News anchor, Mika Brzezinski was shocked when she was asked to open the MSNBC morning show, “Morning Joe” with a story on Paris Hilton. She is quoted as saying: "Among journalists it touched a nerve because I think we're tired of pretending this is important. We also know that, deep down inside, our viewers know that we don't believe this is news. They can't. They can't think we're that dumb.”

Journalists have one job and that is to inform us of issues and events that are important and relevant to our lives, locally as well as internationally -- whether it’s economics, politics, education, or culture. I do believe, however, that most journalists report on these topics, but I feel like the quality of what is considered news has gone downhill.

 

International Relations through the Lens of Paranoia

By Tarja Kallinen

In1964 Richard Hofstadter wrote that America has suffered from ‘paranoid style’ political movements since the establishment of the nation (Hofstadter, R., Harper’s Magazine , 1964). First these movements exhibited themselves in the fear of the Illuminati and the Free Masons, then the Catholics and later Communism. The common denominators in all of these movements were: 1) fear of loss of “our way of life” (privilege); 2) belief in a religious battle of good and evil; 3) inability to compromise; 4) lack of understanding/tolerance of human nature (projections of self); 5) belief in a conspiracy; and often sexual fantasies and feelings of powerlessness, or lack of access to power.

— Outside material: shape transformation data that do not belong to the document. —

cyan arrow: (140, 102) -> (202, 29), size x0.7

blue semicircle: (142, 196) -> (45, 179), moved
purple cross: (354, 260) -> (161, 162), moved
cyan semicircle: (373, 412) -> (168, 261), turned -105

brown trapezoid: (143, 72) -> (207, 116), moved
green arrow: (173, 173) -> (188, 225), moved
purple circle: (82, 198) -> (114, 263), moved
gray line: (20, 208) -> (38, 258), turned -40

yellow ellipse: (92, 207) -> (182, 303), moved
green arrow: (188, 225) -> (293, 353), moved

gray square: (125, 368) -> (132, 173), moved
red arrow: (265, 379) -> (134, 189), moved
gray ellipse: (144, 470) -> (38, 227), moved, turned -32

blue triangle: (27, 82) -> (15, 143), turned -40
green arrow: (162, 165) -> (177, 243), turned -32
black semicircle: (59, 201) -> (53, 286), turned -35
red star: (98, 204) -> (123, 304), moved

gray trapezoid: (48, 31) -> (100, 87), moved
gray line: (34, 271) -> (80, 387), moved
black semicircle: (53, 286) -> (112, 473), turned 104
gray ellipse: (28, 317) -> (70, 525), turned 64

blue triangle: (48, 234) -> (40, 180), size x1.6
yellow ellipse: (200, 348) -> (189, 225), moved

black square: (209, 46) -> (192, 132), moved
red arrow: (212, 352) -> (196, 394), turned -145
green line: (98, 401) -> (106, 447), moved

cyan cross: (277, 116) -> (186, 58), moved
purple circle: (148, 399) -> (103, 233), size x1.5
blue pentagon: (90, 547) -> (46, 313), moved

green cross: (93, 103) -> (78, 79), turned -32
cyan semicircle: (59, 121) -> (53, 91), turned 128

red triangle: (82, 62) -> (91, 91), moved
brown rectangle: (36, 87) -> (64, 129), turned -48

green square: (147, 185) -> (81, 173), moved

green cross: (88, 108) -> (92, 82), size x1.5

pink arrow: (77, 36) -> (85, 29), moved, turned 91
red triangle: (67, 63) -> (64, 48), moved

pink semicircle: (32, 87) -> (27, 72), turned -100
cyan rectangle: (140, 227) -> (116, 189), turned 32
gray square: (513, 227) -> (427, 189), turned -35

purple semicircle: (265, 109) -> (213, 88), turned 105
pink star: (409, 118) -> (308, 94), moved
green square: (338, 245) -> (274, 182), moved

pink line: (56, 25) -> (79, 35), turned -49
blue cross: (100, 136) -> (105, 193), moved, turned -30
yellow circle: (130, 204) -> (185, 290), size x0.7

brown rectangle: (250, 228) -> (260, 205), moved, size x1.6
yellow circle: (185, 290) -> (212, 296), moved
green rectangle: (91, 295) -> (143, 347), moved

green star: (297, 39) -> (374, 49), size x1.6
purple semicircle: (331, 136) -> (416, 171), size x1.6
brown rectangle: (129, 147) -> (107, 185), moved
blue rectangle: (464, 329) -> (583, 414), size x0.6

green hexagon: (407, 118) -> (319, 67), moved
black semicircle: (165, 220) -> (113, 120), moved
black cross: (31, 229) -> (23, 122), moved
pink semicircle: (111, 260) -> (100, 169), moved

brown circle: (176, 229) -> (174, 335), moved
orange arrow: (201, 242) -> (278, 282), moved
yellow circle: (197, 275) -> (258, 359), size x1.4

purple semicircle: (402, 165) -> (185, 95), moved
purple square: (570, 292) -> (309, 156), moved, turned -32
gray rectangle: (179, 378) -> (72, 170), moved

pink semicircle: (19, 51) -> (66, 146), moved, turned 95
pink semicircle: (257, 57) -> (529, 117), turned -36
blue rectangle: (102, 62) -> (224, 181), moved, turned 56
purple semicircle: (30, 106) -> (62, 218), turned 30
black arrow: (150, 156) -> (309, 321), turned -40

These paranoid tendencies are universal among humans, but are more likely to appear in an atmosphere of fanaticism and fear. American exceptionalism and Puritanism have certainly contributed to the fear of ‘other’.

Fast forward forty years; add an apocalyptic terrorist attack, a religiously fervent president, and an anxious citizenry: you have a perfect formula for mainstream paranoia exhibiting itself through the emasculated media.

Americans are politically socialized to feel superior (‘City upon a hill’) and to fear others who are different. The media’s portrayal of ‘other’ is often xenophobic and unappreciative of language, culture or history. (Doesn’t everybody speak English and love Starbucks and Spiderman?) This belief was so strong after 9/11, that when the Iraq war was launched, nobody in the media questioned the wisdom of forcefully “democratizing” a country full of ethnic and sectarian hostility, with no precedent or appreciation for Western democracy. Instead, we were fed with images of “a mushroom cloud” and orange terror alerts.

The paranoia that has beset the fringes of America since Colonial times has spread through the mainstream - due in large part to the media’s lack of judgment or scruples. ‘Fear itself’ has prevailed.